120. The method of any one of claims 111-119, wherein the dose of mEV in the pharmaceutical composition is about 2 x 10 ⁶ Up to about 2 x 10 ¹⁶ Individual particles (e.g., wherein particle count is determined by NTA (nanoparticle tracking analysis)).

121. The method of any one of claims 111-120, wherein the dose of mEV in the pharmaceutical composition is about 5mg to about 900mg total protein (e.g., wherein total protein is determined by a brayton ford assay or BCA).

122. A pharmaceutical composition prepared by the method of any one of claims 111-121.

123. A process for preparing a pharmaceutical composition of any one of claims 1-82 in a solid dosage form, the process comprising:

a) Combining mEV, bacteria, or any combination thereof as defined in any one of claims 1-74 with a pharmaceutically acceptable excipient, and

b) Compacting mEV, bacteria, or any combination thereof; and a pharmaceutically acceptable excipient, thereby preparing the pharmaceutical composition.

124. The method of claim 123, wherein the method further comprises enteric coating the solid dosage form.

125. The method of claim 123 or 124, wherein the solid dosage form comprises a tablet, a minitablet, a capsule, a pill, or a powder, or a combination of the foregoing.

126. The method of any one of claims 123-125, wherein the composition further comprises one or more additional therapeutic agents.

127. The method of any one of claims 123-126, wherein the pharmaceutical composition is administered orally.

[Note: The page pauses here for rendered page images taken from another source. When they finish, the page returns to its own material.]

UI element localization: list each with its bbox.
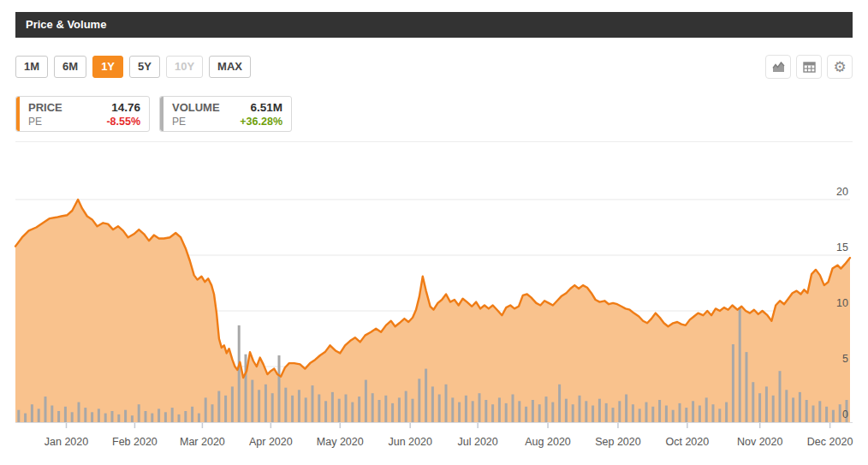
table-view-button[interactable] [796,55,822,79]
volume-bar [365,380,367,422]
volume-bar [451,397,454,422]
price-volume-panel: Jan 2020Feb 2020Mar 2020Apr 2020May 2020… [0,0,868,465]
chart-toolbar: ⚙ [765,55,853,79]
volume-bar [618,401,621,422]
y-axis-label: 20 [836,186,848,198]
volume-bar [104,414,107,422]
volume-bar [238,325,241,422]
volume-bar [772,396,775,422]
table-icon [803,62,816,73]
volume-bar [391,403,394,422]
volume-bar [198,414,200,422]
volume-bar [71,412,74,422]
area-chart-icon [772,62,785,73]
volume-bar [345,395,348,423]
range-button-1y[interactable]: 1Y [92,56,123,78]
volume-bar [739,307,741,422]
volume-bar [598,399,601,422]
volume-bar [732,344,734,422]
volume-bar [338,399,341,422]
volume-bar [612,408,615,422]
volume-bar [78,402,80,422]
range-button-10y[interactable]: 10Y [166,56,203,78]
volume-bar [98,408,100,422]
volume-label: VOLUME [172,101,220,115]
volume-accent-bar [160,97,163,131]
volume-bar [164,412,167,422]
volume-bar [712,404,715,422]
volume-bar [358,396,360,422]
volume-bar [558,385,561,422]
volume-bar [271,393,274,422]
x-axis-label: Sep 2020 [595,436,641,448]
volume-bar [57,411,60,422]
volume-bar [692,401,694,422]
x-axis-label: Jan 2020 [45,436,88,448]
settings-icon: ⚙ [833,60,846,75]
price-legend-card[interactable]: PRICE 14.76 PE -8.55% [15,96,150,132]
volume-bar [718,408,721,422]
volume-bar [746,352,748,422]
volume-bar [632,404,634,422]
volume-bar [24,414,27,422]
volume-bar [458,402,461,422]
range-button-6m[interactable]: 6M [54,56,86,78]
volume-bar [479,393,481,422]
volume-bar [378,400,381,422]
volume-value: 6.51M [250,101,282,115]
volume-bar [425,369,427,422]
price-metric-label: PE [28,115,42,128]
range-button-5y[interactable]: 5Y [129,56,160,78]
volume-bar [779,371,782,422]
volume-bar [191,407,193,422]
x-axis-label: Jun 2020 [388,436,431,448]
volume-bar [538,404,541,422]
volume-bar [124,410,127,422]
volume-bar [579,396,581,422]
volume-bar [438,395,441,423]
x-axis-label: Feb 2020 [112,436,158,448]
volume-bar [505,403,508,422]
volume-bar [305,397,307,422]
volume-bar [224,396,227,422]
x-axis-label: May 2020 [317,436,364,448]
volume-bar [585,401,587,422]
y-axis-label: 5 [842,353,848,365]
volume-bar [679,403,681,422]
volume-bar [572,404,574,422]
area-chart-button[interactable] [765,55,791,79]
x-axis-label: Jul 2020 [458,436,498,448]
volume-bar [685,408,687,422]
volume-bar [758,393,761,422]
volume-bar [518,401,520,422]
volume-bar [658,400,661,422]
y-axis-label: 0 [842,408,848,420]
settings-button[interactable]: ⚙ [827,55,853,79]
price-accent-bar [16,97,20,131]
volume-bar [818,401,821,422]
volume-change: +36.28% [240,115,282,128]
volume-legend-card[interactable]: VOLUME 6.51M PE +36.28% [159,96,292,132]
volume-bar [806,400,808,422]
volume-bar [639,408,641,422]
volume-bar [752,382,754,422]
volume-bar [498,397,501,422]
volume-bar [839,404,841,422]
volume-bar [231,386,234,422]
volume-bar [465,396,467,422]
volume-bar [17,410,20,422]
price-value: 14.76 [111,101,140,115]
volume-bar [491,404,494,422]
volume-bar [117,414,120,422]
x-axis-label: Apr 2020 [249,436,293,448]
volume-bar [832,410,835,422]
volume-bar [765,386,768,422]
price-label: PRICE [28,101,62,115]
legend-chart-divider [15,141,853,142]
volume-bar [145,411,147,422]
volume-bar [298,390,300,422]
range-button-1m[interactable]: 1M [15,56,48,78]
range-button-max[interactable]: MAX [209,56,251,78]
volume-bar [525,407,527,422]
price-change: -8.55% [106,115,140,128]
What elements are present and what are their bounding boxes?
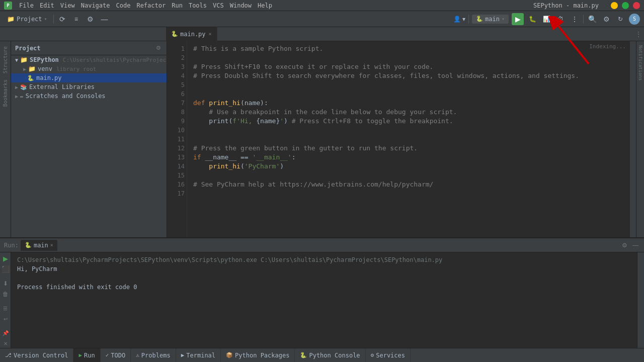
search-everywhere-button[interactable]: 🔍 [587, 14, 598, 25]
menu-file[interactable]: File [16, 1, 37, 10]
panel-settings-button[interactable]: ⚙ [154, 44, 163, 52]
packages-icon: 📦 [226, 352, 233, 358]
console-icon: 🐍 [300, 352, 307, 358]
code-line-11 [193, 135, 624, 144]
bottom-tab-run[interactable]: ▶ Run [73, 348, 100, 363]
run-config-dropdown-icon: ▾ [502, 16, 505, 22]
code-line-14: print_hi('PyCharm') [193, 162, 624, 171]
scratches-label: Scratches and Consoles [26, 93, 106, 100]
main-toolbar: 📁 Project ▾ ⟳ ≡ ⚙ — 👤 ▾ 🐍 main ▾ ▶ [0, 11, 644, 27]
bottom-tab-services[interactable]: ⚙ Services [366, 348, 411, 363]
pin-button[interactable]: 📌 [1, 329, 10, 337]
coverage-button[interactable]: 📊 [541, 14, 552, 25]
stop-button[interactable]: ⬛ [1, 265, 10, 274]
settings-button[interactable]: ⚙ [85, 14, 96, 25]
code-line-5 [193, 80, 624, 89]
menu-navigate[interactable]: Navigate [78, 1, 113, 10]
venv-arrow-icon: ▶ [23, 66, 26, 72]
tab-close-button[interactable]: × [209, 31, 212, 37]
run-tab-name: Run [84, 352, 95, 359]
run-panel-settings-button[interactable]: ⚙ [620, 241, 629, 250]
profile-button[interactable]: ⏱ [555, 14, 566, 25]
run-left-buttons: ▶ ⬛ ⬇ 🗑 ☰ ↩ 📌 ✕ [0, 252, 11, 348]
project-panel-title: Project [15, 45, 41, 52]
tree-item-mainpy[interactable]: 🐍 main.py [11, 73, 167, 82]
menu-run[interactable]: Run [169, 1, 186, 10]
dropdown-arrow-icon: ▾ [44, 16, 47, 22]
sync-button[interactable]: ⟳ [57, 14, 68, 25]
wrap-button[interactable]: ↩ [1, 315, 10, 323]
run-output-path: C:\Users\shultais\PycharmProjects\SEPyth… [17, 255, 631, 264]
bottom-tab-problems[interactable]: ⚠ Problems [131, 348, 176, 363]
settings-gear-button[interactable]: ⚙ [601, 14, 612, 25]
run-tab-close-button[interactable]: × [50, 242, 53, 248]
code-line-16: # See PyCharm help at https://www.jetbra… [193, 180, 624, 189]
mainpy-icon: 🐍 [27, 75, 34, 81]
updates-button[interactable]: ↻ [615, 14, 626, 25]
tree-item-venv[interactable]: ▶ 📁 venv library root [11, 64, 167, 73]
menu-refactor[interactable]: Refactor [133, 1, 169, 10]
debug-button[interactable]: 🐛 [527, 14, 538, 25]
bottom-tab-python-packages[interactable]: 📦 Python Packages [221, 348, 295, 363]
menu-window[interactable]: Window [227, 1, 255, 10]
notifications-sidebar: Notifications [636, 41, 644, 237]
indexing-badge: Indexing... [589, 43, 626, 50]
win-close-button[interactable] [633, 2, 640, 9]
ext-libs-icon: 📚 [20, 84, 27, 90]
rerun-button[interactable]: ▶ [1, 254, 10, 263]
editor-scrollbar[interactable] [630, 41, 636, 237]
close-panel-button[interactable]: — [99, 14, 110, 25]
menu-vcs[interactable]: VCS [210, 1, 227, 10]
menu-view[interactable]: View [57, 1, 78, 10]
main-py-tab[interactable]: 🐍 main.py × [166, 27, 217, 41]
tree-item-external-libs[interactable]: ▶ 📚 External Libraries [11, 82, 167, 92]
menu-help[interactable]: Help [255, 1, 275, 10]
user-avatar[interactable]: S [629, 14, 640, 25]
bottom-tabs-bar: ⎇ Version Control ▶ Run ✓ TODO ⚠ Problem… [0, 348, 644, 362]
bottom-tab-version-control[interactable]: ⎇ Version Control [0, 348, 73, 363]
scroll-end-button[interactable]: ⬇ [1, 279, 10, 288]
bottom-tab-todo[interactable]: ✓ TODO [101, 348, 131, 363]
win-maximize-button[interactable] [622, 2, 629, 9]
code-content[interactable]: # This is a sample Python script. # Pres… [187, 41, 630, 237]
code-line-7: def print_hi(name): [193, 99, 624, 108]
bookmarks-tab[interactable]: Bookmarks [2, 77, 9, 109]
structure-tab[interactable]: Structure [2, 44, 9, 75]
run-button[interactable]: ▶ [512, 13, 524, 25]
menu-edit[interactable]: Edit [37, 1, 57, 10]
structure-run-button[interactable]: ☰ [1, 304, 10, 313]
bottom-tab-python-console[interactable]: 🐍 Python Console [295, 348, 365, 363]
tree-item-scratches[interactable]: ▶ ✏️ Scratches and Consoles [11, 92, 167, 101]
run-main-tab[interactable]: 🐍 main × [21, 240, 57, 251]
notifications-icon[interactable]: Notifications [638, 43, 643, 82]
code-line-6 [193, 89, 624, 99]
bottom-tab-terminal[interactable]: ▶ Terminal [176, 348, 221, 363]
menu-tools[interactable]: Tools [186, 1, 210, 10]
clear-output-button[interactable]: 🗑 [1, 290, 10, 298]
console-label: Python Console [309, 352, 360, 359]
main-content: Structure Bookmarks Project ⚙ ▼ 📁 SEPyth… [0, 41, 644, 237]
menu-code[interactable]: Code [113, 1, 134, 10]
vcs-icon: ⎇ [5, 352, 12, 358]
terminal-icon: ▶ [181, 352, 185, 358]
todo-label: TODO [111, 352, 125, 359]
code-line-17 [193, 189, 624, 198]
run-panel-close-button[interactable]: — [631, 241, 640, 250]
project-label: Project [17, 16, 42, 23]
run-tab-icon: 🐍 [25, 242, 32, 248]
user-button[interactable]: 👤 ▾ [453, 16, 465, 23]
root-label: SEPython [30, 56, 59, 63]
collapse-all-button[interactable]: ≡ [71, 14, 82, 25]
more-button[interactable]: ⋮ [569, 14, 580, 25]
python-run-icon: 🐍 [476, 16, 483, 22]
run-icon: ▶ [78, 352, 82, 358]
tree-item-root[interactable]: ▼ 📁 SEPython C:\Users\shultais\PycharmPr… [11, 55, 167, 64]
services-icon: ⚙ [371, 352, 374, 358]
project-selector[interactable]: 📁 Project ▾ [4, 15, 50, 24]
trash-button[interactable]: ✕ [1, 339, 10, 348]
win-minimize-button[interactable] [611, 2, 618, 9]
todo-icon: ✓ [106, 352, 109, 358]
tab-overflow-button[interactable]: ⋮ [633, 29, 644, 40]
menu-items: File Edit View Navigate Code Refactor Ru… [16, 1, 275, 10]
run-config-selector[interactable]: 🐍 main ▾ [472, 15, 509, 24]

128. The method of any one of claims 123-127, wherein the dose of mEV in the pharmaceutical composition is about 2 x 10 ⁶ Up to about 2 x 10 ¹⁶ Individual particles (e.g., wherein particle count is determined by NTA (nanoparticle tracking analysis)).

129. The method of any one of claims 123-128, wherein the dose of mEV in the pharmaceutical composition is about 5mg to about 900mg total protein (e.g., wherein total protein is determined by a brayton ford assay or BCA).

130. A pharmaceutical composition prepared by the method of any one of claims 123-129.

131. The pharmaceutical composition or method of any one of claims 63 and 83-95, wherein the subject is a mammal.

132. The pharmaceutical composition or method of any one of claims 63, 83-95, and 131, wherein the subject is a human.